La positiva tendenza italiana si colloca in un contesto più ampio di miglioramento all’interno dell’Eurozona, dove l’indice Hcob PMI dell’attività terziaria si è innalzato a 50,2, distaccandosi dal precedente 48,4 di gennaio e toccando il massimo degli ultimi sette mesi. Si osserva altresì un progresso nell’indice della produzione composita, che si attesta a 49,2, in risalita rispetto al 47,9 del primo mese dell’anno e indicando il picco più alto degli ultimi otto mesi.
In dettaglio, due delle principali economie nell’Eurozona, Germania e Francia, evidenziano segnali di miglioramento nel settore dei servizi. La Germania, benché ancora sotto la soglia neutra di 50 punti, ha visto aumentare il proprio indice PMI dei servizi a 48,3 da 47,7 di gennaio; tuttavia, l’indice composite PMI ha subìto un leggero calo, scendendo a 46,3 da 47. Anche la Francia ha mostrato una ripresa sostanziale nel settore terziario, con l’indice PMI dei servizi che ha fatto registrare un notevole incremento a 48,4, salendo dai 45,4 di gennaio.
Altrove in Europa, il Regno Unito si conferma su una traiettoria di crescita, con l’indice S&P Global dei servizi PMI che si è attestato a 53,8, sebbene con un lieve calo rispetto al 54,3 di gennaio. Il dato composito, che combina i settori manifatturiero e terziario, indica pure uno stato di salute positivo, avanzando a 53 da 52,9 del mese precedente, e rimanendo sopra la soglia neutra di 50 per il quarto mese consecutivo.

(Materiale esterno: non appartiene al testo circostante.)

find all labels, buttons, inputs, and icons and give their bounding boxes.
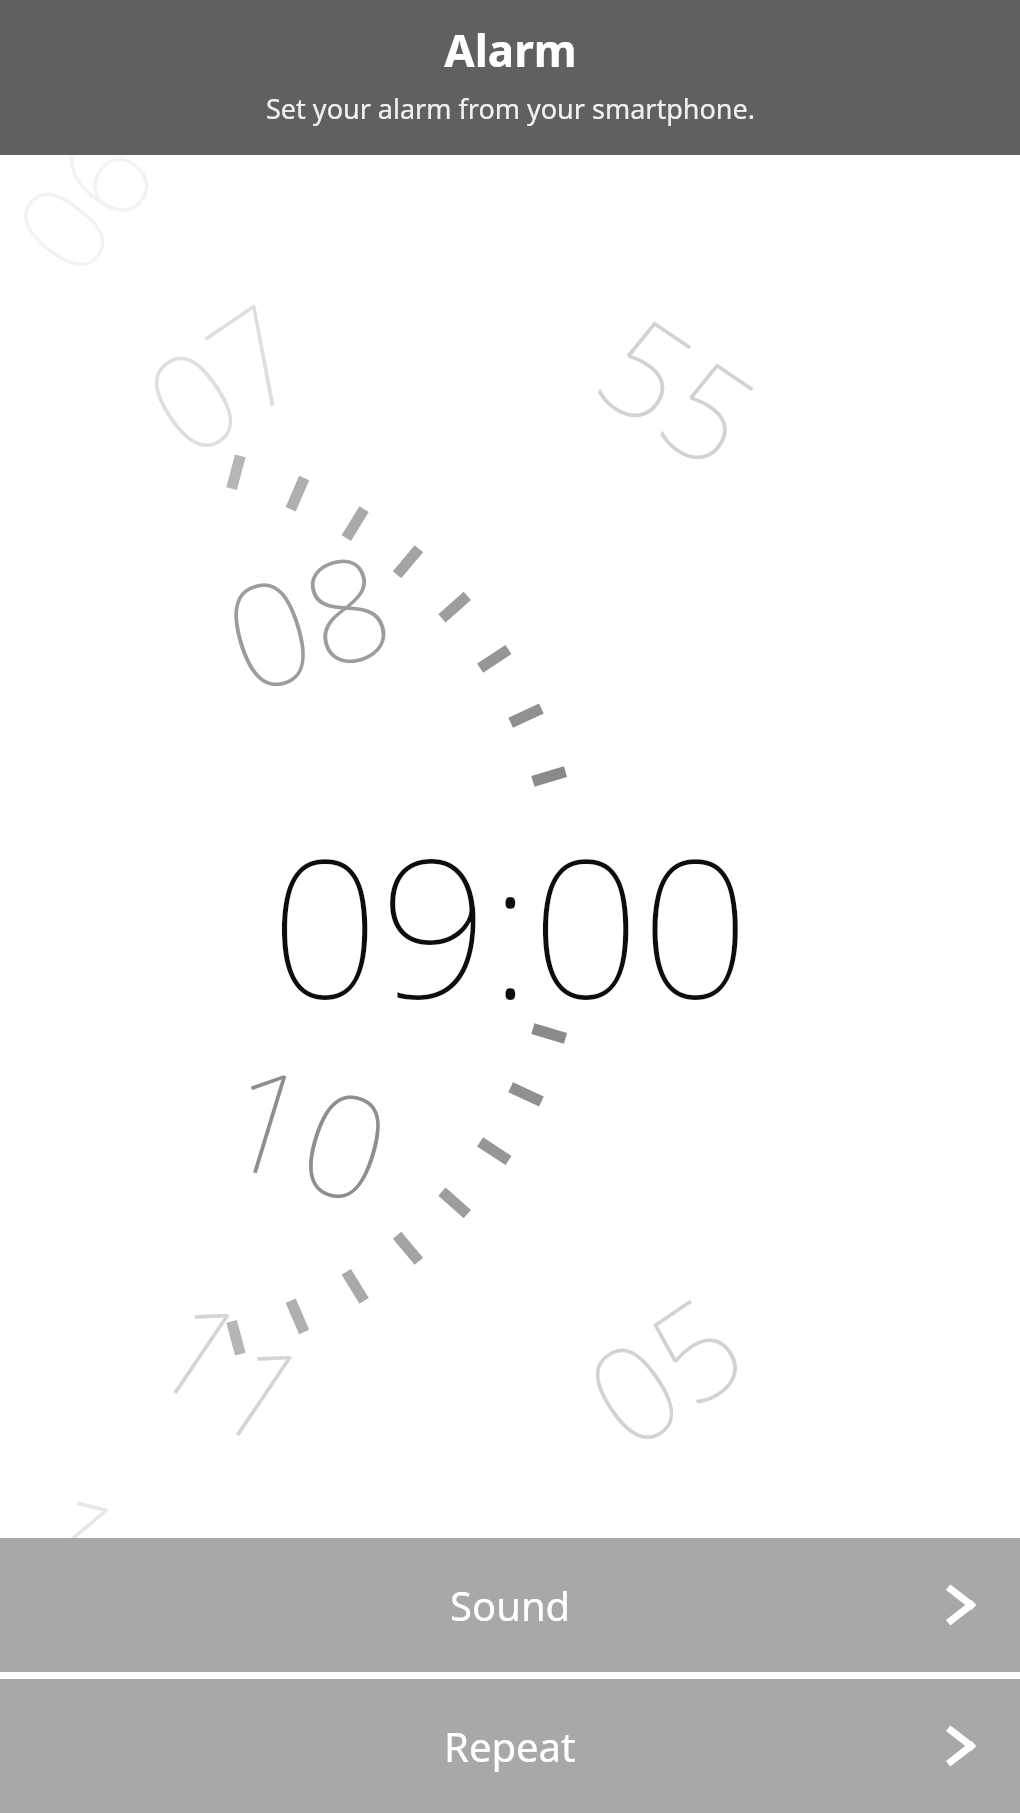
staticText: 06 xyxy=(0,96,189,305)
staticText: 12 xyxy=(0,1453,206,1667)
staticText: Sound xyxy=(450,1578,571,1632)
staticText: 05 xyxy=(551,1253,776,1487)
staticText: 09:00 xyxy=(270,793,750,1055)
other: Sound xyxy=(938,1582,984,1628)
staticText: 55 xyxy=(566,273,791,507)
staticText: 11 xyxy=(120,1253,345,1487)
staticText: 07 xyxy=(110,261,335,495)
staticText: Set your alarm from your smartphone. xyxy=(266,90,755,127)
staticText: Repeat xyxy=(444,1719,576,1773)
button[interactable]: Sound xyxy=(0,1538,1020,1672)
staticText: Alarm xyxy=(444,20,577,80)
staticText: 10 xyxy=(201,1014,413,1246)
staticText: 08 xyxy=(201,502,413,734)
other: Repeat xyxy=(938,1723,984,1769)
button[interactable]: Repeat xyxy=(0,1679,1020,1813)
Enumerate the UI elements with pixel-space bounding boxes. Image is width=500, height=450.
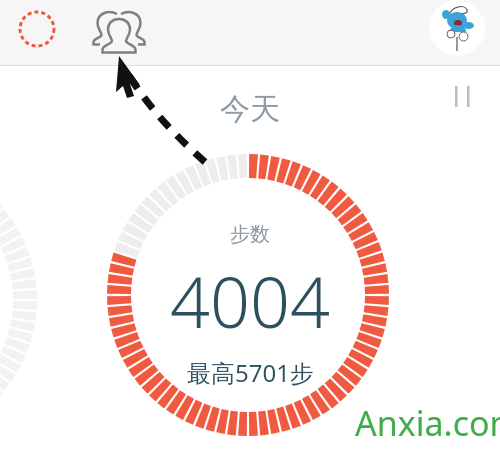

La sequela di dati positivi da più latitudini segnala una tenuità del vento di ripresa che soffia sulla componente terziaria dell’economia. Questo incremento moderato ma costante nel settore dei servizi potrebbe sostenere la fiducia degli investitori e dei consumatori nelle prospettive economiche future, nonostante le incertezze ancora presenti sui mercati globali e le pressioni inflazionistiche. Resta da vedere se tale tendenza verrà mantenuta nei mesi a venire, confermando una stabilizzazione e un rafforzamento dei fondamentali economici del settore terziario europeo.